Titre commun : « Quand l’État s’endort ? Vie étatique nocturne et gouvernance nocturne dans les États en crise »
Argumentaire général
Lorsque la nuit tombe, un autre visage de l’État émerge. Invisibilisé, mal documenté, souvent perçu comme le moment de repos ou d’inactivité des structures administratives et politiques, le temps nocturne est pourtant un moment d'intenses reconfigurations du pouvoir : prises de décision en coulisses, absence ou mutation des formes de contrôle, activité criminelle accrue, gouvernance par le silence ou la violence, formes hybrides de pouvoir, mobilités informelles, économies alternatives, pratiques de survie, etc.
Ce projet interdisciplinaire explore les formes de gouvernance nocturne, entendue comme l'ensemble des dispositifs, comportements, institutions ou contre-institutions qui agissent, contrôlent, résistent, produisent ou délitent la gouvernance pendant la nuit, dans les États en crise, en particulier sur le continent africain mais également au-delà.
L’ouvrage et la revue EGI s’inspirent des travaux du chercheur Denis Augustin Samnick sur la prison centrale de Makala à Kinshasa, et de son interrogation fondatrice : « Que se passe-t-il lorsque la nuit tombe sur la prison ? ». La nuit à Makala, c’est l’espace-temps des évasions, des violences extrêmes, du relâchement des normes et de la mutation des équilibres de pouvoir.
Plus généralement, l’État vampirisé (Bisa 2019 et 2021), en crise et Kleptocratique (Mambi 2021) est un État aux temporalités disjointes, dont la nuit révèle une gouvernance parallèle, alternative et qui facilité les acteurs concurrents de l'État de s'associer aux préposés tuteurs de l'État-bébé (Emile Bongeli 2013) pour agir en son nom, avec ses moyens mais contre ses intérêts.
Pourquoi, durant les dix dernières années, les évasions massives à la prison, les assassinats ciblés dans nos quartiers ou les prises de villes stratégiques par les forces rebelles se font-ils majoritairement la nuit ? Pourquoi certaines décisions politiques ne sont-elles légitimées qu’à la faveur de l’obscurité ou négociées à huis clos dans des espaces nocturnes ? Pourquoi l’administration publique semble-t-elle s’évanouir une fois la nuit tombée ? Que deviennent, la nuit, la police, les services de santé, la circulation routière, l’électricité, la sécurité, l'économie ? Qu'est ce qui se passe la nuit dans nos eaux, forêts, carrières, champs, cimetières, carrefours, lignes des batailles et autres frontières ?

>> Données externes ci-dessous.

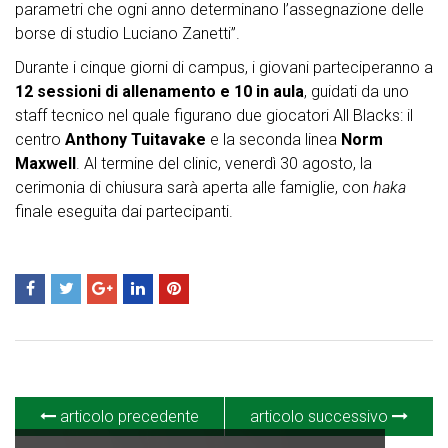
parametri che ogni anno determinano l’assegnazione delle
borse di studio Luciano Zanetti”.
Durante i cinque giorni di campus, i giovani parteciperanno a
12 sessioni di allenamento e 10 in aula
, guidati da uno
staff tecnico nel quale figurano due giocatori All Blacks: il
centro
Anthony Tuitavake
e la seconda linea
Norm
Maxwell
. Al termine del clinic, venerdì 30 agosto, la
cerimonia di chiusura sarà aperta alle famiglie, con
haka
finale eseguita dai partecipanti.
articolo precedente
articolo successivo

Axes thématiques (non exhaustifs)
1. Gouvernance carcérale nocturne
- Études empiriques sur les prisons pendant la nuit,
- Surveillance, contrôle, évasions, violences, mutations du pouvoir carcéral ;
- Études de cas.
2. Pouvoirs publics et administration nocturne
- Continuités ou discontinuités des services publics la nuit,
- Transformations des rôles policiers, militaires, douaniers et administratifs ;
- Pratiques de « veille institutionnelle » ou d’abandon stratégique.
3. Temps nocturnes de la guerre, de la diplomatie et du renseignement
- Études sur les offensives militaires, négociations secrètes, frappes nocturnes,
- Chrono politique de la guerre : Pourquoi frapper la nuit ? ;
- Diplomatie de l’ombre : accords négociés dans la discrétion nocturne.
4. Criminologie et nuit
- Criminalité urbaine ou rurale pendant la nuit,
- Économie informelle nocturne (trafic, contrebande, marchés noirs) ;
- Études sur les violences sexuelles, les disparitions, les crimes rituels.
5. Économie nocturne et climat
- Climat de la nuit : impact sur les modes de vie, la sécurité, les flux,
- Économie du sommeil, travail de nuit, économie de l’insécurité ;
- Déforestation nocturne, exploitation minière clandestine, pillage des ressources.
- Comptabilité carbone des activités nocturnes : une question oubliée ?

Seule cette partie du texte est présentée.